▶ **Problem description**
Each line in the entries below that holds the word "less" belongs in the answer.
** Available data follows **
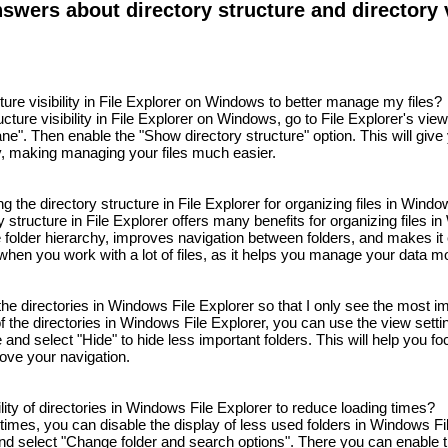
wers about directory structure and directory vi
ture visibility in File Explorer on Windows to better manage my files?
cture visibility in File Explorer on Windows, go to File Explorer's view
ne". Then enable the "Show directory structure" option. This will give
y, making managing your files much easier.
ng the directory structure in File Explorer for organizing files in Wind
 structure in File Explorer offers many benefits for organizing files in
 folder hierarchy, improves navigation between folders, and makes it ea
 when you work with a lot of files, as it helps you manage your data mor
f the directories in Windows File Explorer so that I only see the most i
 of the directories in Windows File Explorer, you can use the view setti
e and select "Hide" to hide less important folders. This will help you fo
rove your navigation.
bility of directories in Windows File Explorer to reduce loading times?
times, you can disable the display of less used folders in Windows Fi
and select "Change folder and search options". There you can enable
** End of Available data **
▶ **Exercise output**
e and select "Hide" to hide less important folders. This will help you fo
times, you can disable the display of less used folders in Windows Fi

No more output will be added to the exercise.